Almost all new immunotherapy and targeted drugs that have hit the Indian markets over the past few years were developed outside the country and are still under patent.
But AIDAN underlined that the government has explicitly clarified that patent status cannot be the basis to exclude a medicine from the NLEM.
At least four drugs on the list – used in the treatment of multiple drug resistant tuberculosis, Hepatitis C and human immunodeficiency virus (HIV) infection – are still under patent.
“So the government could have brought some anti-cancer drugs, still under patent, too in the new NLEM,” she said.
Sandeep Rathod, a pharma legal expert with JB Chemicals, however, said that while adding patented drugs to the list is a good move, the government should also ensure their availability in India.

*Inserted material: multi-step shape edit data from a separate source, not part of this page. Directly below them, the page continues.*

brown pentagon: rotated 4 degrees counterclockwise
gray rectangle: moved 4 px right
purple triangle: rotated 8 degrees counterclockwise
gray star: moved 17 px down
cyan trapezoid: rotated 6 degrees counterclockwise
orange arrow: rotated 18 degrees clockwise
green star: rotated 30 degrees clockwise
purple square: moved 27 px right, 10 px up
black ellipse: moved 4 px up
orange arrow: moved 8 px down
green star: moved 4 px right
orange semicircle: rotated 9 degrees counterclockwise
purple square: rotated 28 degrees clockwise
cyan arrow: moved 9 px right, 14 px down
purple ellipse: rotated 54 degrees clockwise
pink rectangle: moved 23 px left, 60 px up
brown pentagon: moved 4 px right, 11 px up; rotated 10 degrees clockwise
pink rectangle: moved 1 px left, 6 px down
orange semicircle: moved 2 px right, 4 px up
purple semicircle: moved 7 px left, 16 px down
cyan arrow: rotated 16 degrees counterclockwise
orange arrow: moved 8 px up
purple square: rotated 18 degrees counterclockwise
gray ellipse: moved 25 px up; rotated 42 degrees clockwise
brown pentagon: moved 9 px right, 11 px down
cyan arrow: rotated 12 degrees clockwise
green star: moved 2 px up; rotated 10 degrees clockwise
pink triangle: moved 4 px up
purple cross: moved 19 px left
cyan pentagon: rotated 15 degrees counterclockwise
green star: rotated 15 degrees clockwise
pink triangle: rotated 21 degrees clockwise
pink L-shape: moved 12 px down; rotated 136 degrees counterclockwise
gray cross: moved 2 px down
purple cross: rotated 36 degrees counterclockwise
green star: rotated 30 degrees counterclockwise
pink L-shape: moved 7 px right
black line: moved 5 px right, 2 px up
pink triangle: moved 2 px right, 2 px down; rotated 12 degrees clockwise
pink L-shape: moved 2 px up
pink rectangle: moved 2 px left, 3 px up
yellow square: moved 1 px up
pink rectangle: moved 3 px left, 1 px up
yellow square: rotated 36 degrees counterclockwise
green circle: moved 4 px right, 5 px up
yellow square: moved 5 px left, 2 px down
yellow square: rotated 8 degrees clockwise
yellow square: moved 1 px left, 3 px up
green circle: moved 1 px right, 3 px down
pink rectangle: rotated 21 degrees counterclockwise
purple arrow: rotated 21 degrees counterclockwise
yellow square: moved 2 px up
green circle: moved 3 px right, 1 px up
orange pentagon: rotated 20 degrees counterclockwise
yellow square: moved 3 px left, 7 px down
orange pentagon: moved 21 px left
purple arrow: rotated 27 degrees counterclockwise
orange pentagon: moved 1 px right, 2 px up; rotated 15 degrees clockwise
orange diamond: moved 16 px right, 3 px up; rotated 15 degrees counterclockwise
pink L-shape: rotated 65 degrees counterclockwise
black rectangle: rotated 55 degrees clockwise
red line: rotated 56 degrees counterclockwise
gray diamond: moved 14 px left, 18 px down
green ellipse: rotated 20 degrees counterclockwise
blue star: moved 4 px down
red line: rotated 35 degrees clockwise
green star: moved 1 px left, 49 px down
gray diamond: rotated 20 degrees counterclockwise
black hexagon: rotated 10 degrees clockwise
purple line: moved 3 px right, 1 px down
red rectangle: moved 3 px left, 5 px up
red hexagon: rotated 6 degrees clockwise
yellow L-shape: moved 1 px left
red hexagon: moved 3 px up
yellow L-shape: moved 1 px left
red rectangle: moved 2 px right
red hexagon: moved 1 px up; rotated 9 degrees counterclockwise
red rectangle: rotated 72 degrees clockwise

According to Aisola, there are tools such as compulsory licensing that can be used to get patented drugs manufactured and distributed to patients locally. Through compulsory licensing, the government may allow other companies to produce a patented drug without the consent of the patent owner.
“These decisions, of course, need to be taken with a context – on a case to case basis for specific drugs,” she said.
Aisola stressed that while for many multinational pharma companies, India may not be a priority market, they do not want to give it a complete miss either. That’s because of the sheer size of the patient pool in the country, she said.
A query seeking comments from the Organisation of Pharmaceutical Producers of India, a network of MNC pharma companies, on the inclusion of new anti-cancer drugs in the NLEM, remained unanswered.
However, OPPI had put out a statement making it clear that it was concerned about the inclusion of some patented drugs in the NLEM.
“NLEM includes four patented medicines for which companies have had robust access mechanisms in place for India,” OPPI director general Vivek Sehgal said in the statement.
“OPPI is concerned with this inclusion of the four patented drugs and the implication it has on value for innovation.”
The Indian Pharmaceutical Alliance, a group of research-oriented drugmakers from India, declined to comment on the issue.